When she learns that she is pregnant, a whole new world opens up to her. While she decides against telling George or writing to her parents in order not to unnecessarily upset them, she hopes she will get moral support from her sister Beatrice and her husband, who have three small children themselves. However, after being told the news, Beatrice writes to Rosamund, expressing her shock and disbelief and urging Rosamund either to have an abortion or to give birth to the baby and put it up for adoption immediately afterwards,. Then she can carry on with her independent life and academic career as if nothing had happened.

After a half-hearted attempt at inducing a miscarriage, Rosamund firmly decides to have the baby, without telling George. She will be one of the women Bernard Shaw refers to as "women who want children but no husband".

Her friends take the news well and without asking too many questions about the identity of the father, who, they secretly assume, must be one of her two lovers. Rosamund, however, stops seeing the two men and focuses on her work and her pregnancy. She finds a true friend in Lydia Reynolds, a young novelist who happily takes her up on her offer to share her flat with her in return for the occasional babysitting job once her child has been born. For the first time in her life Rosamund has to deal with the National Health Service and all its inadequacies. When her daughter is born, she decides to name her Octavia after Octavia Hill.

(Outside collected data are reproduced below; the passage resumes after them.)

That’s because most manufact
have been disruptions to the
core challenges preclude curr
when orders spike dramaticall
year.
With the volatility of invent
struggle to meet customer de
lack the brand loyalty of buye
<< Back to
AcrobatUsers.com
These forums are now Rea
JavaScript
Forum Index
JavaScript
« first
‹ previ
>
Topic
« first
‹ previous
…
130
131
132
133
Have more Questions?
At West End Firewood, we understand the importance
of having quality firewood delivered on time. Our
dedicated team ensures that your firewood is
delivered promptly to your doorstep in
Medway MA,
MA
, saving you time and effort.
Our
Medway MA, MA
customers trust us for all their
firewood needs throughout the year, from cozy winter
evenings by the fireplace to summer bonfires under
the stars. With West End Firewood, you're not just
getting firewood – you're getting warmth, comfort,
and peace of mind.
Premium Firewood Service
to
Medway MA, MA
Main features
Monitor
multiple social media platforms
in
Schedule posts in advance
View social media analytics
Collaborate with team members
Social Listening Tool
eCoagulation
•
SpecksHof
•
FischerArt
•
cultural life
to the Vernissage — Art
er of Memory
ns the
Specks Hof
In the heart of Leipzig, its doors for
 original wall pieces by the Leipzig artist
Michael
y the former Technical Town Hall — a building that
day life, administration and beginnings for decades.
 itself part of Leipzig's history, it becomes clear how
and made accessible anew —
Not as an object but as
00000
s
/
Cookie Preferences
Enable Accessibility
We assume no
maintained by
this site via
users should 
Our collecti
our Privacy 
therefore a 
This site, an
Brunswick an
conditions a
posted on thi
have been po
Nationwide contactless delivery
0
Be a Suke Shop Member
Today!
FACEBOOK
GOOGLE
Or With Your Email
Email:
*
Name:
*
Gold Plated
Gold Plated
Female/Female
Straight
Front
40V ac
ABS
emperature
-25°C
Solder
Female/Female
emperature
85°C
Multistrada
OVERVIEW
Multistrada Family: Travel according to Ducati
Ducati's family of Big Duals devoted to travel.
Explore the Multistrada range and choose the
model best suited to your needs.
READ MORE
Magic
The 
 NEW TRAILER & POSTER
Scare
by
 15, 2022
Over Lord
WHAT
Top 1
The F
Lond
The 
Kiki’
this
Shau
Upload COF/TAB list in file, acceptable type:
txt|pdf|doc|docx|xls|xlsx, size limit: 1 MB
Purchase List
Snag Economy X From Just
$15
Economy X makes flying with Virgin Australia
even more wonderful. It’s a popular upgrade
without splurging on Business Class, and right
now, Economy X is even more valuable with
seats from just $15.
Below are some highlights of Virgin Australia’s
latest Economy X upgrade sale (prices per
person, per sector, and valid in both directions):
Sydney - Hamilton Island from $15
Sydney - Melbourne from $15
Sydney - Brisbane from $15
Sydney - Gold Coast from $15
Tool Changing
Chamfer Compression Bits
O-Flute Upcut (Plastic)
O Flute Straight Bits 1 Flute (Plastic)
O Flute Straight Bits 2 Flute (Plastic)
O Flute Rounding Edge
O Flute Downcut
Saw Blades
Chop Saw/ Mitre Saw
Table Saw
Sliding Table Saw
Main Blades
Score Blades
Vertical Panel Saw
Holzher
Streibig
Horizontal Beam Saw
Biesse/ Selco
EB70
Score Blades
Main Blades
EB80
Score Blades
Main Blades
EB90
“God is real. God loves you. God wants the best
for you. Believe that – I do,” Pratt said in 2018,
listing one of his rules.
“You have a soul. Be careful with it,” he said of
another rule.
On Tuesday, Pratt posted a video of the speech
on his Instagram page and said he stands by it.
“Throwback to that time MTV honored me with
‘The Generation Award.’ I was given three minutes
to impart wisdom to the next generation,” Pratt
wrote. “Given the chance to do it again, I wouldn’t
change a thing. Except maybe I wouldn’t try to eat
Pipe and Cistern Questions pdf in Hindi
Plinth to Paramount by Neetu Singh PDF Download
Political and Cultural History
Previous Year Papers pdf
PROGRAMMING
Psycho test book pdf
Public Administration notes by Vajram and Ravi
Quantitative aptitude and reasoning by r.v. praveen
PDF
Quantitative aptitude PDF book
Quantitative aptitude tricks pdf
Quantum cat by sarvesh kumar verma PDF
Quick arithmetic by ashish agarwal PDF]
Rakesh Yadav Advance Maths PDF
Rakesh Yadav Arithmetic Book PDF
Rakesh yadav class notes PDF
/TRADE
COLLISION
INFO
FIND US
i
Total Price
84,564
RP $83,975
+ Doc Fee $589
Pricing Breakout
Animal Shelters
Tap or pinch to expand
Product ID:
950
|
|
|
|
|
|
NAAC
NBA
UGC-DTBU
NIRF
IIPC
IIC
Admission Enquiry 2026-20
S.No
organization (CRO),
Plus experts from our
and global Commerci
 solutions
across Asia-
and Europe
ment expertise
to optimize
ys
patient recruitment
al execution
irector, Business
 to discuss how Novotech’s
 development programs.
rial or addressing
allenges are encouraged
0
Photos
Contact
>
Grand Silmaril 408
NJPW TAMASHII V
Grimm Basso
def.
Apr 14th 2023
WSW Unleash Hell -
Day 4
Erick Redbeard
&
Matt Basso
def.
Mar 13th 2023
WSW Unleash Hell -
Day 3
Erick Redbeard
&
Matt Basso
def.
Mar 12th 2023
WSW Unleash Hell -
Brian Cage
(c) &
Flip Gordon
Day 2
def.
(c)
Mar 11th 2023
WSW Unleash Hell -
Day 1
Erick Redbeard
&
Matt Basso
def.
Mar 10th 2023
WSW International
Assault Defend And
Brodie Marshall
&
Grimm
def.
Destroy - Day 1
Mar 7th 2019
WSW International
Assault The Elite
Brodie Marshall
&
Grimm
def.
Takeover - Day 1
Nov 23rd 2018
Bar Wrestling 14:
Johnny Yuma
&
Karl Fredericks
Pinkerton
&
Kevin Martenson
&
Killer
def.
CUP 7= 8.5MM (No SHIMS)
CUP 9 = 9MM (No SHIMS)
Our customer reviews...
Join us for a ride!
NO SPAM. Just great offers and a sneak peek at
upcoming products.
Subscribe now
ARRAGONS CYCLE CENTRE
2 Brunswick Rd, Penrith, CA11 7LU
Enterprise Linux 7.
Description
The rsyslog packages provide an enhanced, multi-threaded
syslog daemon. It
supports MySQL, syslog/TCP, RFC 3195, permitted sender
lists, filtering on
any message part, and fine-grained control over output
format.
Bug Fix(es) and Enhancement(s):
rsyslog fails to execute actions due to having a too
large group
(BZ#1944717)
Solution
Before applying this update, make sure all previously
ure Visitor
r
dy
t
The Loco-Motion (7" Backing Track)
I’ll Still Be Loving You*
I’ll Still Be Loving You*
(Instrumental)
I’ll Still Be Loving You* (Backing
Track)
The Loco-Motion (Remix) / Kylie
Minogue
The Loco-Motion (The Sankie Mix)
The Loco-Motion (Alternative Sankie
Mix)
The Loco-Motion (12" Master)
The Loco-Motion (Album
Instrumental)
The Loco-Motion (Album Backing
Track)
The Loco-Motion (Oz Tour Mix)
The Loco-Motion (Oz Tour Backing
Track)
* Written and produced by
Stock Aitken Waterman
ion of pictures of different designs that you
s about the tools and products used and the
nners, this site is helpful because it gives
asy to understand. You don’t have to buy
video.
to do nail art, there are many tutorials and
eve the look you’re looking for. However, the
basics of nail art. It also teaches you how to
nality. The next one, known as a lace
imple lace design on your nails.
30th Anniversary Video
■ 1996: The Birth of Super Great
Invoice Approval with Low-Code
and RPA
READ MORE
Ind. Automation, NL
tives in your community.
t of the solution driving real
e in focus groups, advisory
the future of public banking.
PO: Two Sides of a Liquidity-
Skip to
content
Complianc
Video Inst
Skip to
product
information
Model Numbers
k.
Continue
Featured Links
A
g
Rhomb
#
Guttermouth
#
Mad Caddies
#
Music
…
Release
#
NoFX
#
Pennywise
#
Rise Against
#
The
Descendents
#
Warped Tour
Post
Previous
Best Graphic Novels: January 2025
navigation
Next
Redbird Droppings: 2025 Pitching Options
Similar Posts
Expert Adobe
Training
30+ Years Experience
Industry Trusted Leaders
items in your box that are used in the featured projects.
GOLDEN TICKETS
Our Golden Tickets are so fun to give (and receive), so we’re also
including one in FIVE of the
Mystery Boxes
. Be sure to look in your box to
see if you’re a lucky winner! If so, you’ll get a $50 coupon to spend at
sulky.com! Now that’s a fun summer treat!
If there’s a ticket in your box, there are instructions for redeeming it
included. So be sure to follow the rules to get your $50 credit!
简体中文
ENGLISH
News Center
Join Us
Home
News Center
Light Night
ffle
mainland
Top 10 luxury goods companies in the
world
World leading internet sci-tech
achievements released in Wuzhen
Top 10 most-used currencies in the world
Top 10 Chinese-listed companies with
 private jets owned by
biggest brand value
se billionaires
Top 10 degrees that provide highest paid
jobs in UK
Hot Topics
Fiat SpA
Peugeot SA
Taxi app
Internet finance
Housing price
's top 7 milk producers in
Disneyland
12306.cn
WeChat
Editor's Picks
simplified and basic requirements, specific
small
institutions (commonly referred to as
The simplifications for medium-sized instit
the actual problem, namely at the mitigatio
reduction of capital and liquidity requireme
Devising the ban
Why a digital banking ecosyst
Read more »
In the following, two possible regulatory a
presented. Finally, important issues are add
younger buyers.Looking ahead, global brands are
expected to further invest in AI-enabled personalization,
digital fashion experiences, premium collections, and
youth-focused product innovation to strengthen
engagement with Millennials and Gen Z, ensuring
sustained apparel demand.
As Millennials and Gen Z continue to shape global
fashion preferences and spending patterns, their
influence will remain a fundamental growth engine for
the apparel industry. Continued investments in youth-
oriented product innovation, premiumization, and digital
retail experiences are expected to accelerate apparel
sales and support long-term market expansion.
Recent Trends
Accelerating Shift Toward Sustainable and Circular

When only a few months old, Octavia is found to have a serious condition of the pulmonary artery, and surgery is unavoidable. The operation is successful, and Rosamund is allowed to take her daughter home after weeks of anxiety while the child is cared for in the hospital.

Lydia, who is now having an affair with one of Rosamund's former "lovers", still lives with her friend. She deals with Octavia, who one day crawled into Lydia's room and partly ripped, partly chewed up much of the typescript of her new novel.

Through subtle connections, Rosamund learns that her parents have found out about the baby by a letter from Octavia's surgeon, a longtime acquaintance of theirs. Her father writes to tell her he and her mother have decided to go to India for the next year. Thus they leave their apartment to Rosamund as she settles into her new life.

The final scene of the novel takes place late at night on Christmas Eve, when Rosamund has to go to an all-night chemist's near her flat to get some medicine for Octavia. There, she has a chance meeting with George, and again invites him up to her flat. Rosamund lies about the baby's age, so that George will not suspect that Octavia might be his. Rosamund persuades a reluctant George to have a look at the sleeping baby, pronounces her beautiful, and leaves again, without Rosamund having told him that she yearns for him.

==Film adaptation==
This novel was adapted by Drabble as the British film A Touch of Love (American title: Thank You All Very Much) and released in 1969. The film varies little from the novel in plot.

It was directed by Waris Hussein and stars Sandy Dennis, Ian McKellen, Michael Coles, John Standing, and Ellen Bron.